Today we dispose of the problem of regulating our conduct by conformity to conventional morality. And this morality we are told is validated by the supreme ethical and moral value of duty. Duty to god; duty to humanity; duty to the nation; duty to family; duty to self—these are the supreme values of our present moral philosophy. Yet if comfort is the great good to be sought, duty becomes a manifestly inadequate value by which to guide our selves. For duty is not an arbitrable ideal. It plunges us into arbitrary decisions concerning mutually irreconcilable alternatives. It validates all moral conduct on the one ground of duty, yet no statement of our duties but contains mutually inconsistent provisions.

It is our duty to live and to support our families.
Yet in time of war, it is our duty to the nation to die.
With such conflicts of duty we torture ourselves endlessly.

Our moral philosophy ought to deliver us from this kind of conflict. It should furnish us a technique for compromising between immediate desire and ultimate interest; between direct contacts with our fellows and remote contacts with them. It should aim at reasoned compromises between what we decide will yield us the maximum of immediate satisfactions and what we believe will insure the maximum satisfaction in the future. It must produce comfort both in time and in space: in time by providing comfort now and in the future, and in space by providing comfort in our contacts as we meet our fellow humans.

The moral judgment, which precedes action, should follow not upon instinctive but upon conscious decision; not upon deliberate effort to act in conformity with the conventional code but upon deliberate effort to determine the immediate and the remote consequences of the acts which we are contemplating. Our acts may seem inconsistent with each other from time to time and from place to place, yet they may be thoroughly consistent from the standpoint of this principle. And if we proceed intelligently, we shall inflict less discomfort both upon ourselves and others than if we try to act in accordance with the prevailing morality. What is more, we shall avoid not only the folly but the hypocrisy of pretending to be unselfish.

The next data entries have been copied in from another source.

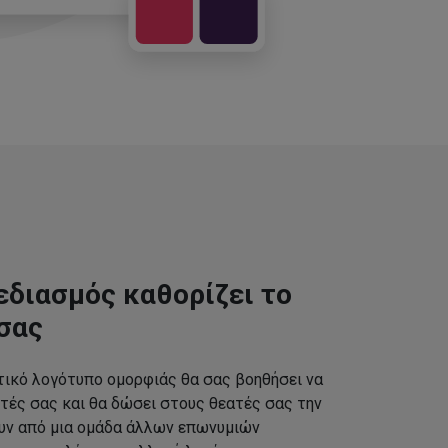
εδιασμός καθορίζει το
σας
τικό λογότυπο ομορφιάς θα σας βοηθήσει να
τές σας και θα δώσει στους θεατές σας την
ουν από μια ομάδα άλλων επωνυμιών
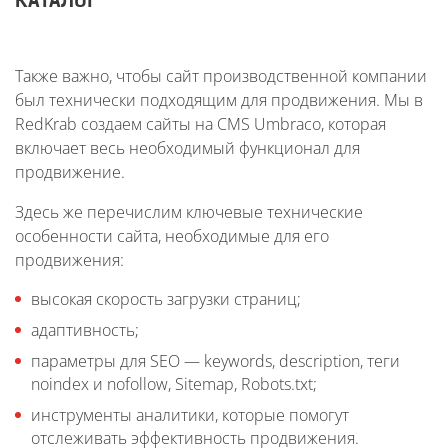
КАТАЛОГ
Также важно, чтобы сайт производственной компании
был технически подходящим для продвижения. Мы в
RedKrab создаем сайты на CMS Umbraco, которая
включает весь необходимый функционал для
продвижение.
Здесь же перечислим ключевые технические
особенности сайта, необходимые для его
продвижения:
высокая скорость загрузки страниц;
адаптивность;
параметры для SEO — keywords, description, теги
noindex и nofollow, Sitemap, Robots.txt;
инструменты аналитики, которые помогут
отслеживать эффективность продвижения.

We will discover that the most intelligently farsighted conduct will make us as considerate of others as it is of universal interest that we should be.

If we are intelligently true to ourselves, we will be as just to all whom our acts affect as we can be.

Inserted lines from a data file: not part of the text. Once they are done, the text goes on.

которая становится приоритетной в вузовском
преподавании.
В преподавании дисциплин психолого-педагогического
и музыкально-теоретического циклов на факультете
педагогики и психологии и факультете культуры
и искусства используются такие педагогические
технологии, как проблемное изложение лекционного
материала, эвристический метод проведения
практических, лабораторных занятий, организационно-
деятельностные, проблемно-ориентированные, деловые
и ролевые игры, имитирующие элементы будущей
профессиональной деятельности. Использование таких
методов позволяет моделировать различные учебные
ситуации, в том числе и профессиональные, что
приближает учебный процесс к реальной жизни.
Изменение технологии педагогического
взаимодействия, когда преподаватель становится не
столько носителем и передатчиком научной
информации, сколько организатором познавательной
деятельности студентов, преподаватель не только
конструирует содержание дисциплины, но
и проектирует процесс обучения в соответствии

Obviously we can devise no such philosophy of morals as long as we permit our conduct to consist of habitual conventional reactions to the circumstances of life. For such a morality implies intellectual self-approval of ourselves and what we are doing. To attain this self-approval we must condition ourselves, as the behaviorists would say, so that our habitual reactions become intelligent rather than conventional; to temper our actions by “sick lying them o’er with the pale cast of thought.”

Such conduct may not invariably, it is true, furnish us full gratification. It is utterly opposed to the idea that happiness is only to be found in self-satisfaction. It involves enlightened choices between conflicting desires—neither a full yielding to instinctive impulses nor yet a stifling of all impulse by too great consideration of remote satisfactions. It merely tempers the desire for immediate satisfaction by consideration for the future. It takes into account the fact that we are not only confronted by the necessity of compromising between the present and the future. We are also confronted by the necessity of choosing among hosts of mutually exclusive immediate desires. No matter how our choices are determined—whether we let conventional morality dictate our choices for us or we substitute a personal morality according to which we make our choices—the actual choices in specific instances can be only one of the many conflicting desires with which we are on each occasion confronted.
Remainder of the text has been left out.